巨大望遠鏡がとらえた恒星2つの「格闘」、ガス層の輝きに息をのむ
(CNN) 連星系を構成する2つの恒星が互いのガス層を激しくぶつけ合いながら「格闘」する様子を、南米チリにある巨大望遠鏡がとらえた。漆黒の宇宙を背景に、赤や青の光が鮮やかに浮かび上がる美しい画像となっている。
天文学者らは「HD101584」と呼ばれる連星系をチリのアタカマ砂漠にある大型の電波干渉計「アルマ望遠鏡」で観測。恒星同士の激しいぶつかり合いを撮影した。
画像からは連星系の主星の方が膨張し、水素を燃焼させながら赤色巨星に変わっていく様子が見て取れる。星の進化の最終段階に相当する赤色巨星となった主星は、本来の大きさをはるかに上回り、小さい方の伴星を飲み込もうとしている。
しかし、伴星も負けてはいない。らせん状に移動して赤色巨星の核に迫っていく。衝突は避けられたものの、この激しい動きによって赤色巨星のガス層は霧散し、核がむき出しになった。赤色巨星自体はやがて天体としての死を迎え、白色矮星(わいせい)になるとされる。
この連星系をめぐる研究論文は先ごろ、学術誌アストロノミー・アストロフィジクスに掲載された。論文の筆頭著者を務めたスウェーデン・チャルマース工科大学のハンス・オロフソン氏は「HD101584は、星の『死のプロセス』が通常より早く、かつ劇的に終結しているという意味で特別だ。これは質量の小さい伴星が巨大な主星にのみ込まれる中で起きた現象だ」と述べた。
恒星同士の格闘の結果、放出された物質からなる星雲や、リング状になったガスの層が出現。それらが青や赤、緑色に美しく輝く様子が観測された。

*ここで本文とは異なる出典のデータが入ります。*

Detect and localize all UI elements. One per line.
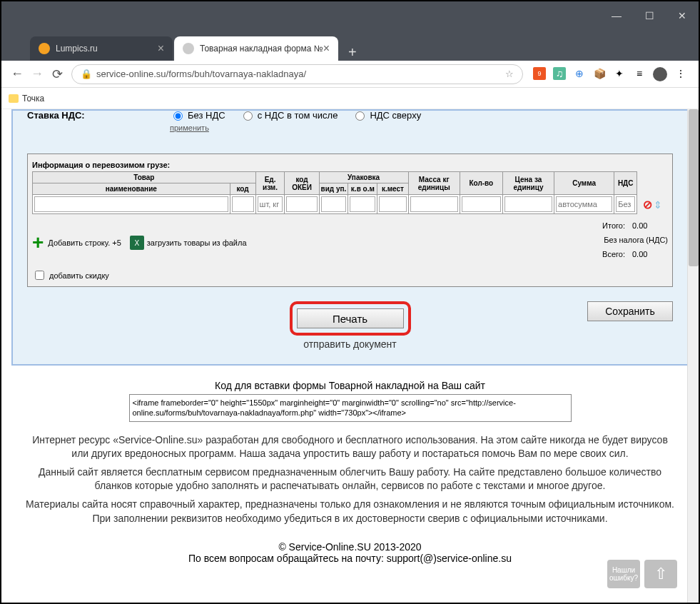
radio-input[interactable] [173,111,183,121]
avatar-icon[interactable] [653,67,667,81]
discount-checkbox[interactable] [35,271,44,280]
tab-close-icon[interactable]: × [323,42,330,55]
vat-option-with-vat[interactable]: с НДС в том числе [240,109,338,121]
th-name: наименование [33,183,230,195]
ext-icon-5[interactable]: ≡ [633,67,646,80]
copyright-text: © Service-Online.SU 2013-2020 [11,541,689,553]
input-okei[interactable] [286,196,317,212]
th-product: Товар [33,172,256,183]
itogo-label: Итого: [602,221,625,230]
print-button[interactable]: Печать [297,308,404,328]
embed-title: Код для вставки формы Товарной накладной… [11,380,689,391]
table-row: ⊘ ⇕ [33,195,669,214]
th-unit: Ед. изм. [255,172,285,195]
th-okei: код ОКЕИ [285,172,319,195]
input-pack-places[interactable] [379,196,406,212]
vat-row: Ставка НДС: Без НДС с НДС в том числе НД… [27,109,673,121]
th-price: Цена за единицу [502,172,554,195]
input-code[interactable] [232,196,254,212]
extension-icons: 9 ♫ ⊕ 📦 ✦ ≡ ⋮ [527,67,693,81]
tab-tovarnaya[interactable]: Товарная накладная форма № × [174,36,338,61]
star-icon[interactable]: ☆ [505,69,514,79]
footer-p3: Материалы сайта носят справочный характе… [26,498,674,525]
send-document-link[interactable]: отправить документ [290,338,411,350]
window-controls: — ☐ ✕ [600,1,699,30]
radio-input[interactable] [243,111,253,121]
form-panel: Ставка НДС: Без НДС с НДС в том числе НД… [11,109,689,366]
copyright: © Service-Online.SU 2013-2020 По всем во… [11,541,689,564]
th-nds: НДС [614,172,637,195]
ext-icon-4[interactable]: 📦 [593,67,606,80]
embed-section: Код для вставки формы Товарной накладной… [11,380,689,422]
new-tab-button[interactable]: + [340,44,365,61]
ext-icon-3[interactable]: ⊕ [573,67,586,80]
address-bar: ← → ⟳ 🔒 service-online.su/forms/buh/tova… [1,61,699,88]
vat-label: Ставка НДС: [27,110,170,121]
vertical-scrollbar[interactable] [687,109,699,603]
titlebar: — ☐ ✕ [1,1,699,33]
minimize-button[interactable]: — [600,1,633,30]
browser-tabs: Lumpics.ru × Товарная накладная форма № … [1,33,699,61]
th-pack-type: вид уп. [319,183,348,195]
cargo-table: Товар Ед. изм. код ОКЕИ Упаковка Масса к… [32,171,668,214]
ext-icon-1[interactable]: 9 [533,67,546,80]
url-text: service-online.su/forms/buh/tovarnaya-na… [96,69,306,79]
embed-code-box[interactable]: <iframe frameborder="0" height="1550px" … [129,394,572,422]
th-qty: Кол-во [460,172,502,195]
input-unit[interactable] [258,196,283,212]
vat-option-no-vat[interactable]: Без НДС [170,109,225,121]
report-error-button[interactable]: Нашли ошибку? [607,560,640,588]
totals: Итого:0.00 Без налога (НДС) Всего:0.00 [602,221,668,264]
scroll-top-button[interactable]: ⇧ [644,560,677,588]
vat-radio-group: Без НДС с НДС в том числе НДС сверху [170,109,421,121]
th-code: код [230,183,255,195]
input-mass[interactable] [410,196,458,212]
input-pack-type[interactable] [321,196,347,212]
close-button[interactable]: ✕ [666,1,699,30]
th-sum: Сумма [554,172,614,195]
forward-button[interactable]: → [27,64,47,84]
bookmark-tochka[interactable]: Точка [9,94,44,104]
input-price[interactable] [504,196,552,212]
save-button[interactable]: Сохранить [587,301,673,321]
excel-icon[interactable]: X [130,236,144,250]
cargo-panel: Информация о перевозимом грузе: Товар Ед… [27,153,673,287]
discount-label: добавить скидку [49,271,109,280]
th-package: Упаковка [319,172,408,183]
actions-row: + Добавить строку. +5 X загрузить товары… [32,221,668,264]
radio-input[interactable] [355,111,365,121]
reload-button[interactable]: ⟳ [47,64,67,84]
contact-text: По всем вопросам обращайтесь на почту: s… [11,553,689,564]
puzzle-icon[interactable]: ✦ [613,67,626,80]
lock-icon: 🔒 [81,69,92,79]
load-file-link[interactable]: загрузить товары из файла [147,238,247,247]
input-nds[interactable] [616,196,635,212]
sort-icon[interactable]: ⇕ [654,199,662,211]
plus-icon[interactable]: + [32,231,44,254]
back-button[interactable]: ← [7,64,27,84]
vat-option-vat-top[interactable]: НДС сверху [352,109,421,121]
maximize-button[interactable]: ☐ [633,1,666,30]
url-field[interactable]: 🔒 service-online.su/forms/buh/tovarnaya-… [71,64,523,84]
favicon-icon [39,43,50,54]
input-qty[interactable] [462,196,501,212]
scroll-thumb[interactable] [689,109,699,266]
discount-row: добавить скидку [32,268,668,282]
tab-label: Товарная накладная форма № [200,44,323,54]
delete-icon[interactable]: ⊘ [643,198,652,211]
footer-text: Интернет ресурс «Service-Online.su» разр… [11,422,689,538]
input-pack-in[interactable] [350,196,375,212]
th-actions [637,172,668,195]
tab-close-icon[interactable]: × [158,42,164,55]
ext-icon-2[interactable]: ♫ [553,67,566,80]
menu-icon[interactable]: ⋮ [674,67,687,80]
apply-link[interactable]: применить [170,124,673,132]
input-sum[interactable] [556,196,612,212]
add-row-link[interactable]: Добавить строку. +5 [48,238,121,247]
tab-lumpics[interactable]: Lumpics.ru × [30,36,173,61]
no-tax-label: Без налога (НДС) [602,236,668,244]
button-row: Печать отправить документ Сохранить [27,301,673,350]
input-name[interactable] [34,196,228,212]
folder-icon [9,94,19,103]
print-highlight-box: Печать [290,301,411,336]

こうした現象を分析することは、今後太陽がどう進化するかを探る上での手掛かりにもなる。スウェーデンのウプサラ大学に籍を置き、論文の共著者となったソフィア・ラムステッド氏は、現在のところ星の死について、太陽に似た多くの恒星に共通するプロセスが解明されているとしながらも、それがどういう理由で、どのように生じるものなのかは正確には突き止められていないと語る。
同氏によれば、現在のHD101584は赤色巨星の段階から死を迎えた星の残存物の段階へと移行する時期にあり、その状況を詳細に調べれば、これまで謎とされてきた2つの段階の移行期について新たな知見を得られる可能性があるという。